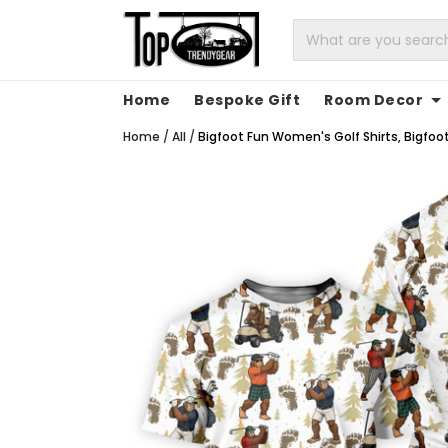
Home
Bespoke Gift
Room Decor
Home
/
All
/
Bigfoot Fun Women's Golf Shirts, Bigfoo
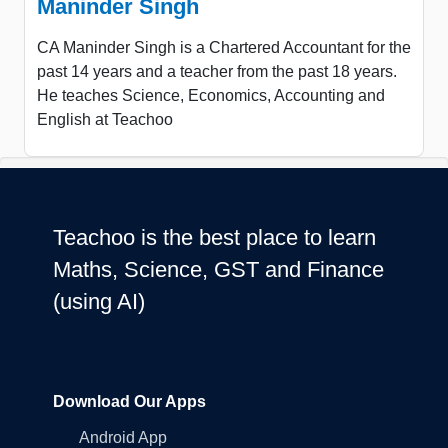
Maninder Singh
CA Maninder Singh is a Chartered Accountant for the
past 14 years and a teacher from the past 18 years.
He teaches Science, Economics, Accounting and
English at Teachoo
Teachoo is the best place to learn
Maths, Science, GST and Finance
(using AI)
Download Our Apps
Android App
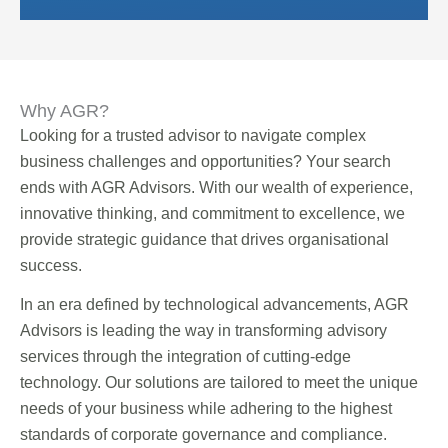
Why AGR?
Looking for a trusted advisor to navigate complex
business challenges and opportunities? Your search
ends with AGR Advisors. With our wealth of experience,
innovative thinking, and commitment to excellence, we
provide strategic guidance that drives organisational
success.
In an era defined by technological advancements, AGR
Advisors is leading the way in transforming advisory
services through the integration of cutting-edge
technology. Our solutions are tailored to meet the unique
needs of your business while adhering to the highest
standards of corporate governance and compliance.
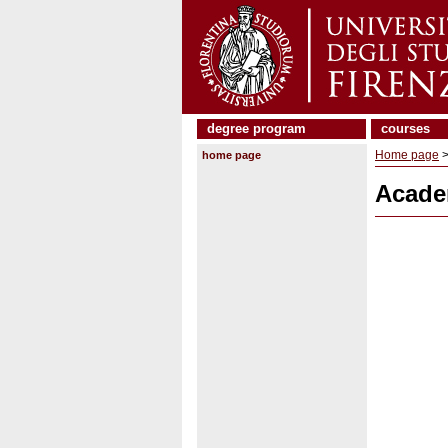
degree program
courses
Home page
>
home page
Acade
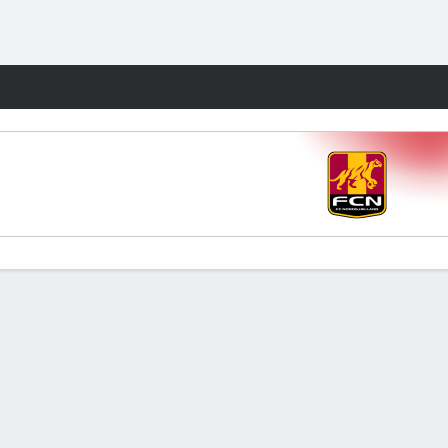
Fantasy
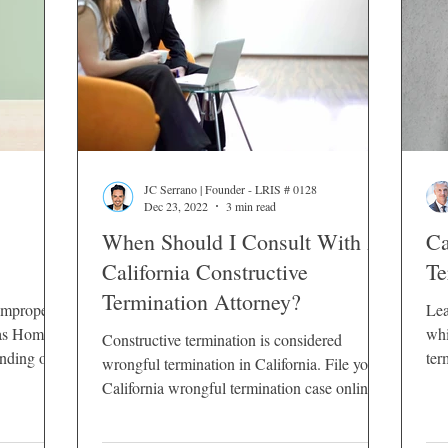
JC Serrano | Founder - LRIS # 0128
Dec 23, 2022
3 min read
When Should I Consult With A
Ca
California Constructive
Te
Termination Attorney?
improperly
Lea
 as Home
whi
Constructive termination is considered
ending on
ter
wrongful termination in California. File your
 dismissal.
California wrongful termination case online
 several
24/7.
from firing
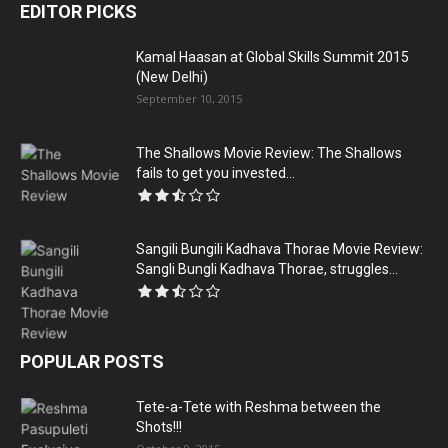
EDITOR PICKS
Kamal Haasan at Global Skills Summit 2015
(New Delhi)
September 10, 2015
The Shallows Movie Review: The Shallows
fails to get you invested...
Sangili Bungili Kadhava Thorae Movie Review:
Sangli Bungli Kadhava Thorae, struggles...
POPULAR POSTS
Tete-a-Tete with Reshma between the
Shots!!!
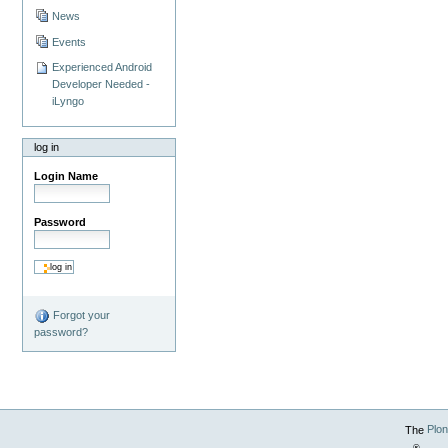
News
Events
Experienced Android
Developer Needed -
iLyngo
log in
Login Name
Password
Forgot your
password?
The
Plo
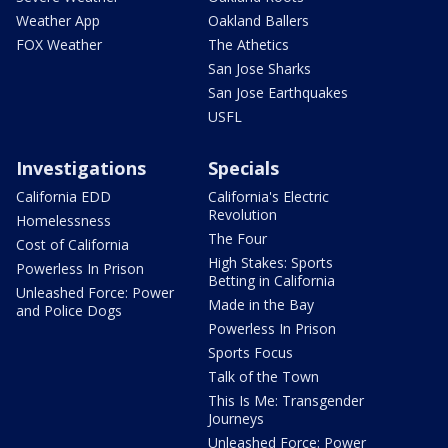
Weather App
Oakland Ballers
FOX Weather
The Athetics
San Jose Sharks
San Jose Earthquakes
USFL
Investigations
Specials
California EDD
California's Electric
Revolution
Homelessness
The Four
Cost of California
High Stakes: Sports
Powerless In Prison
Betting in California
Unleashed Force: Power
Made in the Bay
and Police Dogs
Powerless In Prison
Sports Focus
Talk of the Town
This Is Me: Transgender
Journeys
Unleashed Force: Power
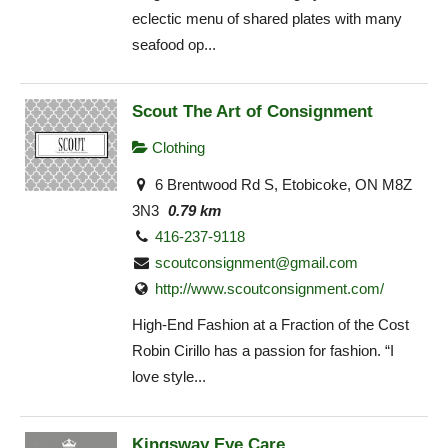
eclectic menu of shared plates with many
seafood op...
Scout The Art of Consignment
Clothing
6 Brentwood Rd S, Etobicoke, ON M8Z
3N3
0.79 km
416-237-9118
scoutconsignment@gmail.com
http://www.scoutconsignment.com/
High-End Fashion at a Fraction of the Cost
Robin Cirillo has a passion for fashion. “I
love style...
Kingsway Eye Care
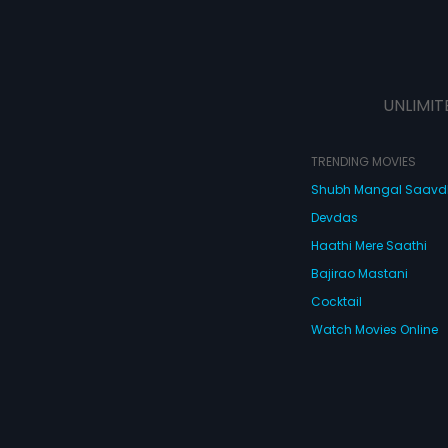
UNLIMIT
TRENDING MOVIES
Shubh Mangal Saav
Devdas
Haathi Mere Saathi
Bajirao Mastani
Cocktail
Watch Movies Online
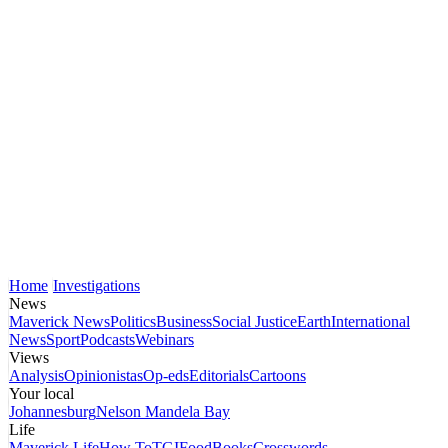
Home
Investigations
News
Maverick News
Politics
Business
Social Justice
Earth
International
News
Sport
Podcasts
Webinars
Views
Analysis
Opinionistas
Op-eds
Editorials
Cartoons
Your local
Johannesburg
Nelson Mandela Bay
Life
Maverick Life
How To
TGIFood
Books
Crosswords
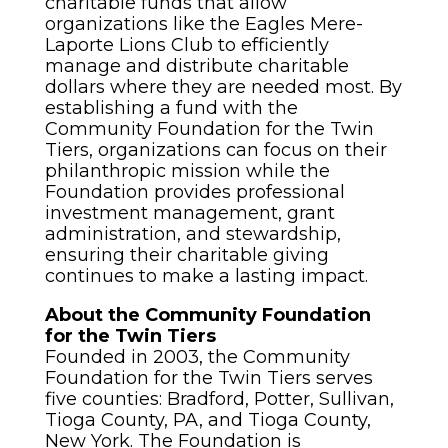
charitable funds that allow
organizations like the Eagles Mere-
Laporte Lions Club to efficiently
manage and distribute charitable
dollars where they are needed most. By
establishing a fund with the
Community Foundation for the Twin
Tiers, organizations can focus on their
philanthropic mission while the
Foundation provides professional
investment management, grant
administration, and stewardship,
ensuring their charitable giving
continues to make a lasting impact.
About the Community Foundation
for the Twin Tiers
Founded in 2003, the Community
Foundation for the Twin Tiers serves
five counties: Bradford, Potter, Sullivan,
Tioga County, PA, and Tioga County,
New York. The Foundation is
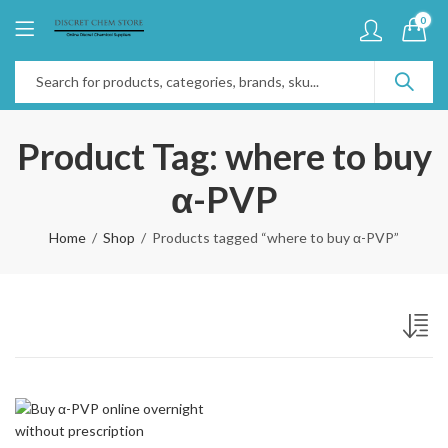
0
Product Tag: where to buy
α-PVP
Home
Shop
Products tagged “where to buy α-PVP”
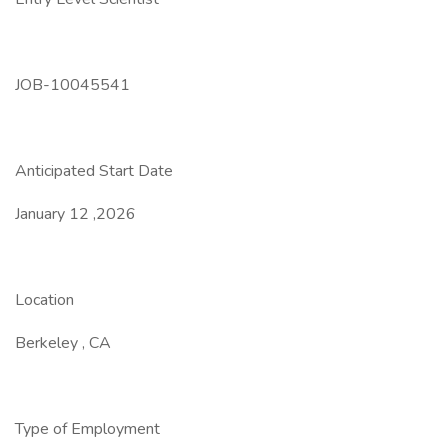
JOB-10045541
Anticipated Start Date
January 12 ,2026
Location
Berkeley , CA
Type of Employment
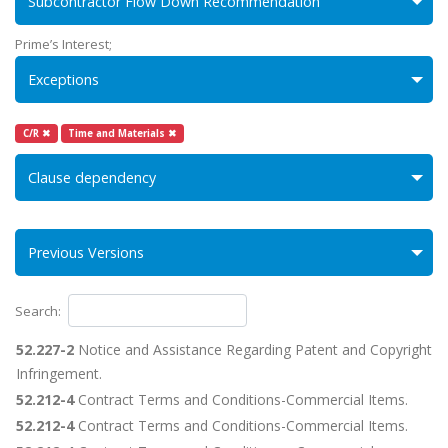
Subcontractor Flow Down Recommendation
Prime’s Interest;
Exceptions
C/R ✖
Time and Materials ✖
Clause dependency
Previous Versions
Search:
52.227-2
Notice and Assistance Regarding Patent and Copyright
Infringement.
52.212-4
Contract Terms and Conditions-Commercial Items.
52.212-4
Contract Terms and Conditions-Commercial Items.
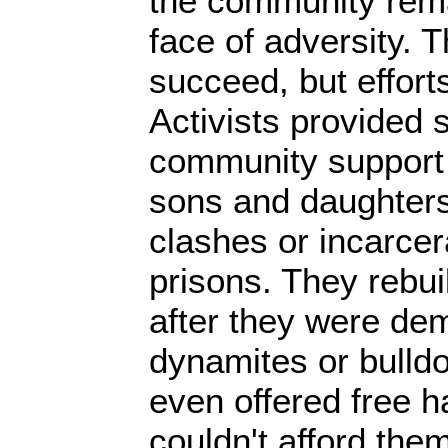
the community rema
face of adversity. 
succeed, but effor
Activists provided 
community support t
sons and daughters 
clashes or incarcera
prisons. They rebui
after they were dem
dynamites or bulld
even offered free h
couldn't afford the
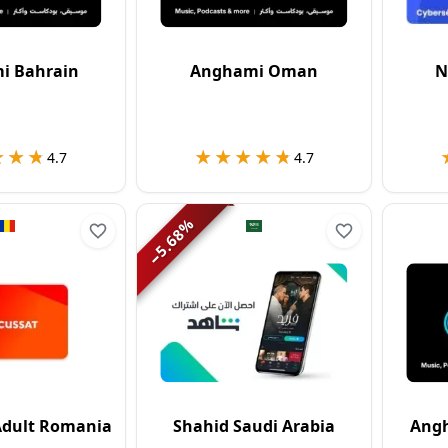
i Bahrain
Anghami Oman
N
★★★
★★★
★★★★★
★★★★★
4.7
4.7
%
5.68
−
 Adult Romania
Shahid Saudi Arabia
Angh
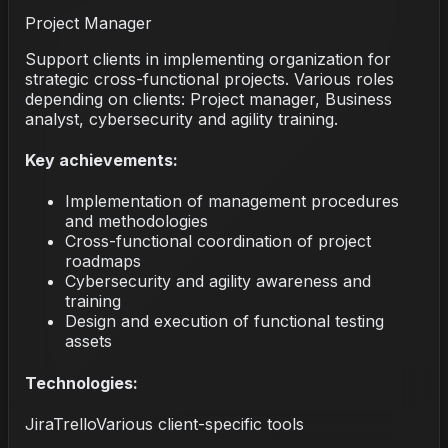
Project Manager
Support clients in implementing organization for
strategic cross-functional projects. Various roles
depending on clients: Project manager, Business
analyst, cybersecurity and agility training.
Key achievements:
Implementation of management procedures
and methodologies
Cross-functional coordination of project
roadmaps
Cybersecurity and agility awareness and
training
Design and execution of functional testing
assets
Technologies:
Jira
Trello
Various client-specific tools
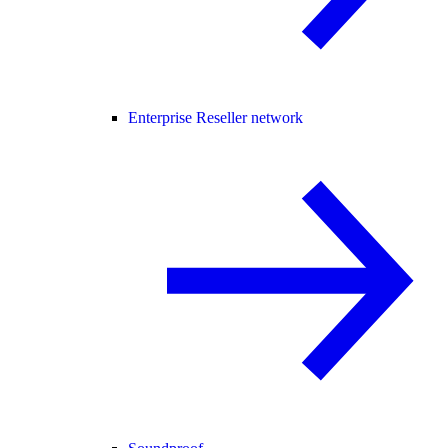
Enterprise Reseller network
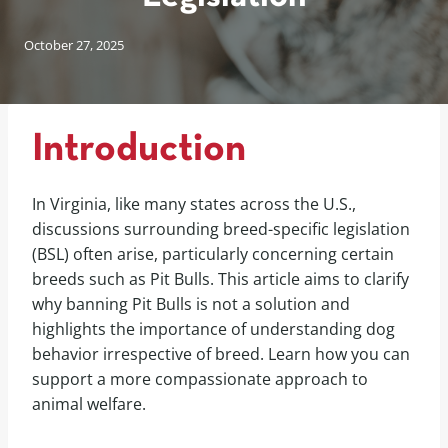
October 27, 2025
Introduction
In Virginia, like many states across the U.S.,
discussions surrounding breed-specific legislation
(BSL) often arise, particularly concerning certain
breeds such as Pit Bulls. This article aims to clarify
why banning Pit Bulls is not a solution and
highlights the importance of understanding dog
behavior irrespective of breed. Learn how you can
support a more compassionate approach to
animal welfare.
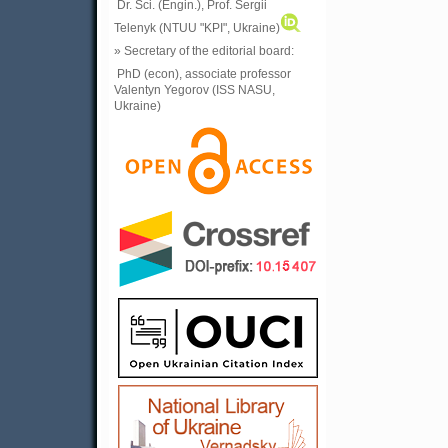
Dr. Sci. (Engin.), Prof. Sergii
Telenyk (NTUU "KPI", Ukraine)
» Secretary of the editorial board:
PhD (econ), associate professor
Valentyn Yegorov (ISS NASU,
Ukraine)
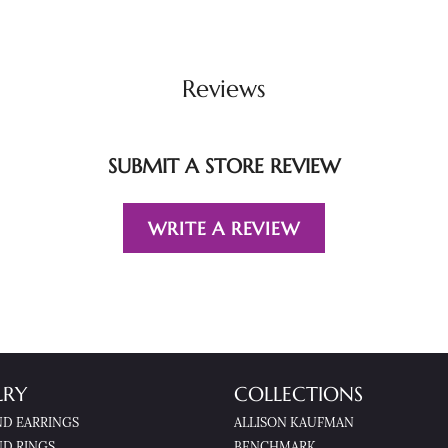
Reviews
SUBMIT A STORE REVIEW
WRITE A REVIEW
LRY
COLLECTIONS
D EARRINGS
ALLISON KAUFMAN
D RINGS
BENCHMARK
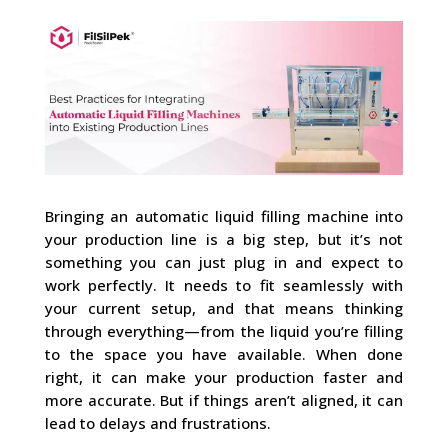
Bringing an automatic liquid filling machine into
your production line is a big step, but it’s not
something you can just plug in and expect to
work perfectly. It needs to fit seamlessly with
your current setup, and that means thinking
through everything—from the liquid you’re filling
to the space you have available. When done
right, it can make your production faster and
more accurate. But if things aren’t aligned, it can
lead to delays and frustrations.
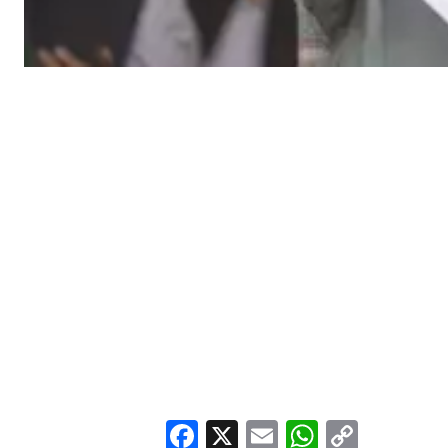
Facebook
X
Email
WhatsA
Copy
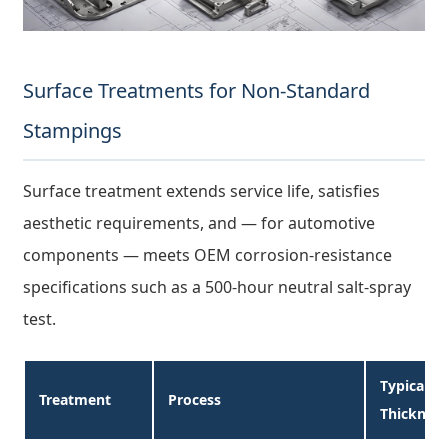
Surface Treatments for Non-Standard
Stampings
Surface treatment extends service life, satisfies
aesthetic requirements, and — for automotive
components — meets OEM corrosion-resistance
specifications such as a 500-hour neutral salt-spray
test.
Typical
Treatment
Process
Thicknes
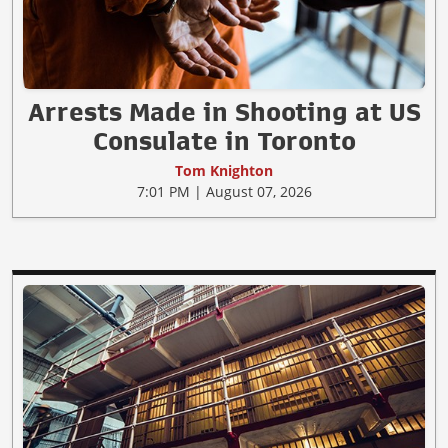
Arrests Made in Shooting at US
Consulate in Toronto
Tom Knighton
7:01 PM | August 07, 2026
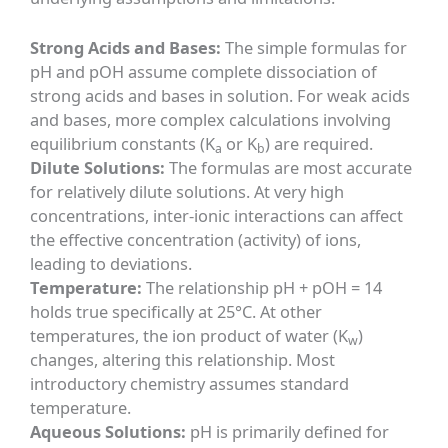
Strong Acids and Bases:
The simple formulas for
pH and pOH assume complete dissociation of
strong acids and bases in solution. For weak acids
and bases, more complex calculations involving
equilibrium constants (K
or K
) are required.
a
b
Dilute Solutions:
The formulas are most accurate
for relatively dilute solutions. At very high
concentrations, inter-ionic interactions can affect
the effective concentration (activity) of ions,
leading to deviations.
Temperature:
The relationship pH + pOH = 14
holds true specifically at 25°C. At other
temperatures, the ion product of water (K
)
w
changes, altering this relationship. Most
introductory chemistry assumes standard
temperature.
Aqueous Solutions:
pH is primarily defined for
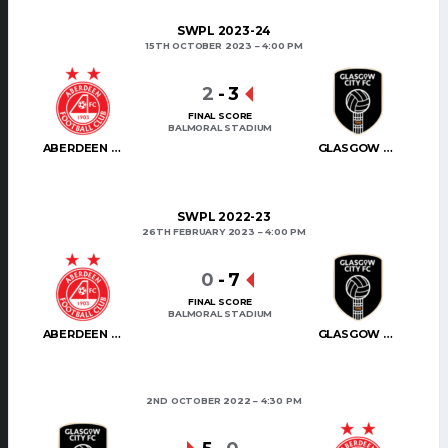
SWPL 2023-24
15TH OCTOBER 2023
4:00 PM
2
-
3
FINAL SCORE
BALMORAL STADIUM
ABERDEEN WOMEN
GLASGOW CITY
SWPL 2022-23
26TH FEBRUARY 2023
4:00 PM
0
-
7
FINAL SCORE
BALMORAL STADIUM
ABERDEEN WOMEN
GLASGOW CITY
2ND OCTOBER 2022
4:30 PM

+ + + + +

TASK OBJECTIVE –
An exact transcription is needed of the lines from the one with "Betting in California" to the one with "High-End Fashion at a Fraction of the Cost" above, both ends included, with pictures left out.

EXERCISE RESULT –
Betting in California
Unleashed Force: Power
Made in the Bay
and Police Dogs
Powerless In Prison
Sports Focus
Talk of the Town
This Is Me: Transgender
Journeys
Unleashed Force: Power
eclectic menu of shared plates with many
seafood op...
Scout The Art of Consignment
Clothing
6 Brentwood Rd S, Etobicoke, ON M8Z
3N3
0.79 km
416-237-9118
scoutconsignment@gmail.com
http://www.scoutconsignment.com/
High-End Fashion at a Fraction of the Cost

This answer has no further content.